Derby racing club’s historic men- only bash gets the whip
PRESIDED over by the Earl of Derby and held in the River Room of the Savoy Hotel, the £150-a-head black tie Derby Club Dinner is arguably the most glittering and traditional evening event in racing’s social calendar.
But this year’s gathering has precipitated a fearful row about its status as a men-only affair. The Racing Post quoted the former head of the Racehorse Owners Association, Rachel Hood, who calls it ‘damaging to racing’ and ‘an embarrassing anachronism’.

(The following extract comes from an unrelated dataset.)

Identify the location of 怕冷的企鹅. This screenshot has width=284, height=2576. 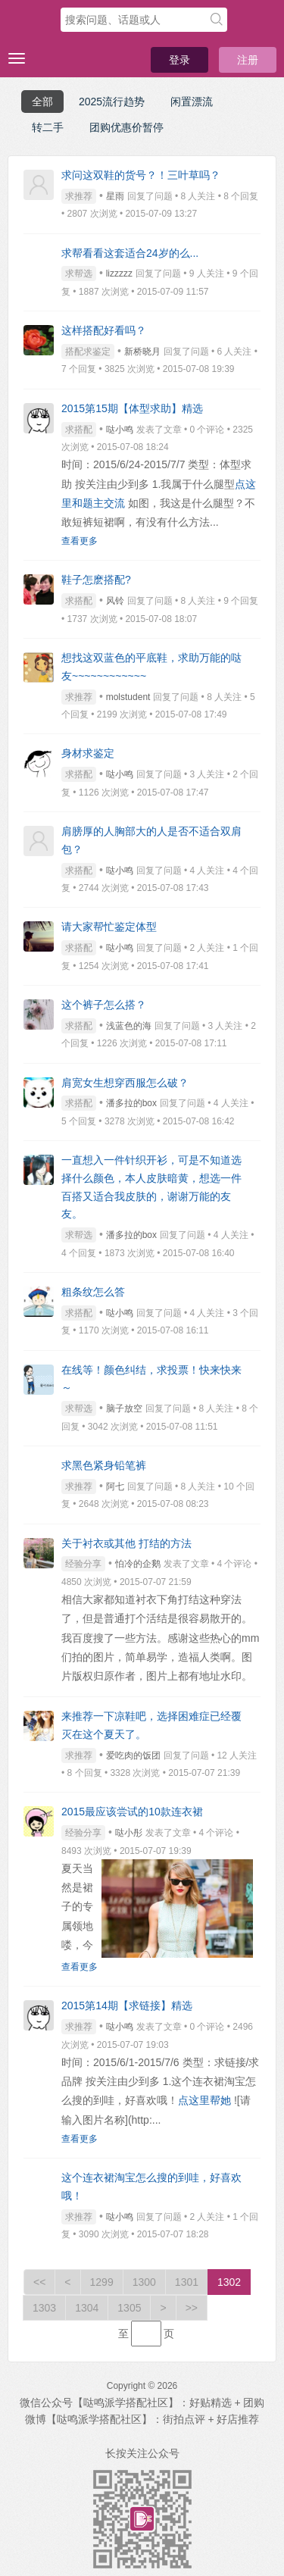 (138, 1563).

One guest — Joe Saumarez Smith, newly installed as chairman of the British Horseracing Authority — said he had been unaware that it was an all-male event and ‘would not return’ if that continued to be the case.
This, in turn, has inspired a backlash from some members of the club, which was founded in 1932 and was thereafter regularly addressed by Winston Churchill, a keen Derby Club Dinner attendee. Indeed, one member, controversial City PR man Piers Pottinger, has resigned in the wake of the row’s coverage.
Quite why Pottinger has chosen to resign is unclear. However, no other member of the club, whose gilded rollcall includes the Marquess of Blandford, Earl De La Warre, the Queen’s former representative at Ascot Sir Johnny Weatherby, and the Sangster brothers, Guy and Ben, has done likewise.
Instead, they emphasise that the club is a purely social gathering, lacking any official connection with the racing world.
‘No woman in her right mind would attend,’ one stalwart tells me. ‘It’s a lot of jolly, red-faced men getting p****d. There’s nothing stopping somebody from setting up another Derby Club.’
The Earl of Derby’s brother Peter Stanley, who runs his family’s stud in Newmarket, describes the policy of not inviting women as ‘constantly under review’, but adds: ‘My wife is a madkeen racing lady and I’ve discussed it with her many times. She has said that it’s not the sort of occasion she would want to go to.’